Без пылающей печи и множества факелов, разгонявших тени, кухня выглядела мрачновато. Живший в ней кот-крысолов жалобно зашипел и опрометью скрылся за колодцем. Повар что-то мямлил о том, что ему нарушили сон, а Бернард, держа факел в высоко поднятой руке, светил ему. Уоррик держал Ровену на руках, и каждый раз, когда она пыталась шевельнуться, он думал, что она старается освободиться, и еще крепче сжимал ее. Затем он усадил ее на стул, и Ровена увидела на столе огромное количество прекрасной — на любой выбор — еды. Все закуски были холодными, но все равно соблазнительны для пустого желудка. Половина булки, оставшейся после завтрака, до сих пор сохранила свою свежесть, так же как и намазанное на нее масло. Перед ней лежал толстый кусок ростбифа, стояло блюдо с заливным из телячьих ножек, здоровенный кусок макрели, посыпанный мятой и петрушкой. Не хватало только соуса из щавеля, который подавали на обед. Большой ломоть сыра, маринованный горошек, яблочный пирог и большая кружка эля завершали открывшуюся перед ней картину.
— А куропаток не осталось? — спросил Уоррик повара, когда Ровена принялась за еду.
— Только одна, мой господин, но леди Беатрис попросила, чтобы ей подали ее утром…
Уоррик перебил его:
— Принеси ее. Моя дочь, так же как и все мы, может съесть утром то, что будет приготовлено. А эта женщина очень голодна.

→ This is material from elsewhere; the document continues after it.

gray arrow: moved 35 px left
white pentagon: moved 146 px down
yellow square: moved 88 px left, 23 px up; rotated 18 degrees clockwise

Ровена не поверила тому, что услышала. Он что, не понимал, что из-за этого у нее появится еще один враг? Нельзя кормить слуг тем, что отбирается у хозяйских дочерей. Гостя, конечно, можно, а вот слугу нельзя, к тому же повару утром придется объясняться с рассерженной Беатрис, а это добавит ей еще одного врага. А он муж Мэри Блауэт, которая опекала ее.
— Здесь больше еды, чем я могу съесть, — быстро уверила она их. — Мне не нужно…
— Тебе нужно разнообразие, — настаивал Уоррик.
— Но я не люблю куропаток, — солгала она.
— Ты кормишь не только себя, — кратко бросил он.
От смущения Ровену бросило в жар. Так как повар и Бернард слышали ее перепалку с лордом Уорриком, было очевидно, что теперь о ее беременности узнают все. Связав же этот факт с повышенным вниманием, которое Уоррик уделял ей, каждый догадается, кто является отцом. Неужели ему это безразлично? Ведь он собирался оставить ребенка у себя. Ровена бросила на Уоррика свирепый взгляд.
— Нам с малышом не нравятся куропатки, и мы не будем их есть.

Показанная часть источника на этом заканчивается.